To the rest of us, fully versed as we are in the serial screw-ups that now threaten to define the man’s legacy, “focus and dedication” are not exactly what come to mind.
Or, as H.G. “Buzz” Bissinger, the author of the essay accompanying Leibowitz’s photos – taken before Woods’s prolonged fall – observes in attempting to establish a benchmark for the depths to which the athlete has sunk:
“Even Hugh Hefner publicly disapproved of Woods’s behavior, decrying not that he had sex with other women but that he tried to lie and cheat his way through his liaisons without manning up to the fact that the marriage wasn’t working.
Going forward, it is impossible to trust the motives of Woods on anything, whether he wants to be married for real or to reclaim an image so bloodied that his endorsement career is almost certainly over.”
Bissinger is no pop-culture hack – he’s the author of Friday Night Lights (the book that inspired the film and the TV series) and a Pulitzer Prize-winner for investigative reporting.

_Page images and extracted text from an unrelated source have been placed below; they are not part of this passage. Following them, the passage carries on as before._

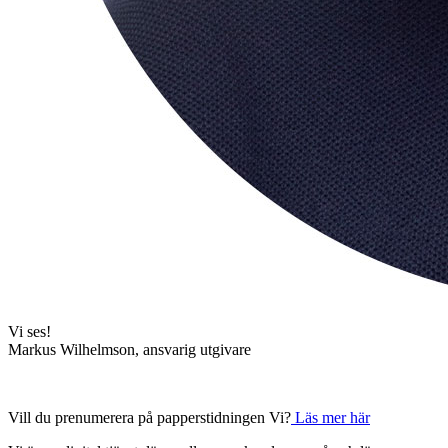
Vi ses!
Markus Wilhelmson, ansvarig utgivare
Vill du prenumerera på papperstidningen Vi?
Läs mer här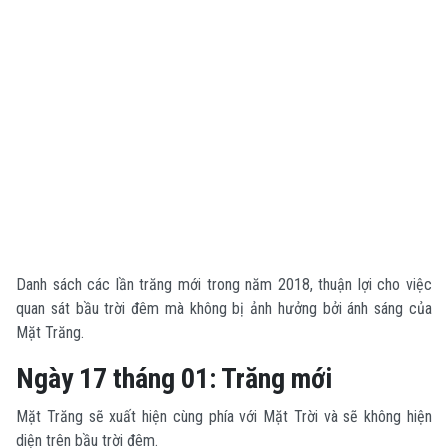
Danh sách các lần trăng mới trong năm 2018, thuận lợi cho việc
quan sát bầu trời đêm mà không bị ảnh hưởng bởi ánh sáng của
Mặt Trăng.
Ngày 17 tháng 01: Trăng mới
Mặt Trăng sẽ xuất hiện cùng phía với Mặt Trời và sẽ không hiện
diện trên bầu trời đêm.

Drawing a parallel to the lonely character George Clooney plays in Up in the Air, Ryan Bingham, who makes his living by firing people while hiding behind “calculating caring and aphorisms,” he concludes that Woods will, eventually, return to golf, “but with companies such as Accenture, Gillette, and Tag Heuer basically fleeing for the hills, he would simply be a golfer trying to win a tournament. His focus is such that he can likely still win, whatever the insanity surrounding him, but life will be different. Donald Trump thinks he will come back ‘bigger than ever,’ a sure sign the opposite will happen.”